BRAF V600E NSCLC is a molecularly defined subgroup (~1–2% of NSCLC) in which a valine-to-glutamic acid substitution at codon 600 of the BRAF kinase drives constitutive MAPK signaling independently of RAS. It is the only BRAF mutation class in NSCLC with an FDA-approved targeted therapy: dabrafenib + trametinib (Tafinlar + Mekinist, Novartis), approved June 2017. BRAF V600E should be distinguished from non-V600 BRAF mutations (Classes 2 and 3), which account for ~50% of BRAF-mutant NSCLC but do not respond to approved BRAF/MEK inhibitor combinations.
What is the current standard of care for BRAF V600E NSCLC?
Dabrafenib plus trametinib is the FDA-approved first-line standard for BRAF V600E-mutant metastatic NSCLC, based on the BRF113928 Phase 2 trial (ORR 64%, mPFS 10.8 months in treatment-naive patients). The doublet outperforms dabrafenib monotherapy (ORR 27%), confirming that MEK co-inhibition is required to suppress compensatory MAPK reactivation. Checkpoint immunotherapy is not consistently beneficial in this subgroup due to the lower immunogenicity of BRAF V600E NSCLC compared to BRAF-WT NSCLC. Second-line options after BRAF/MEK doublet progression remain an unmet need — clinical trial enrollment is the preferred approach after first-line failure.

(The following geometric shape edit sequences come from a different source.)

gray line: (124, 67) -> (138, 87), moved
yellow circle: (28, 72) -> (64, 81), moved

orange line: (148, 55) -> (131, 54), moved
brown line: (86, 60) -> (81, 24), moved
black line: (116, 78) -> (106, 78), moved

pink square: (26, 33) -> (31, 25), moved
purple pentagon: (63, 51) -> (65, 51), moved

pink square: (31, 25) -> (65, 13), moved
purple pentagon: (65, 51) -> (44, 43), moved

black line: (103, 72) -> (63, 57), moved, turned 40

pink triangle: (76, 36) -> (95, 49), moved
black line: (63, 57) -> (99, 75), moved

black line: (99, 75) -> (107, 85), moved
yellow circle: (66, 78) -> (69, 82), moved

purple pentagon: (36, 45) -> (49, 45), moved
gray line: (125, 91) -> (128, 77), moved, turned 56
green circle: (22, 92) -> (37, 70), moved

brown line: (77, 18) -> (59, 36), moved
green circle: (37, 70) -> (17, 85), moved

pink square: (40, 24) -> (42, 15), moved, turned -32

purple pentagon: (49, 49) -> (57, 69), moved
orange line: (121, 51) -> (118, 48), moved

What are the resistance mechanisms in BRAF V600E NSCLC?
Acquired resistance to dabrafenib + trametinib in NSCLC mirrors the melanoma resistance landscape: BRAF amplification or splice variant generation (circumvents RAF inhibitor), acquired KRAS mutations (activates RAS-driven MAPK bypass), MEK1/2 mutations (overcomes trametinib), and bypass pathway activation (PI3K/AKT, MET). Pan-RAF inhibitors (naporafenib/LXH254) and RAF/MEK-targeting combinations that address feedback-reactivated RAF dimers are the leading resistance-overcoming strategies in clinical development.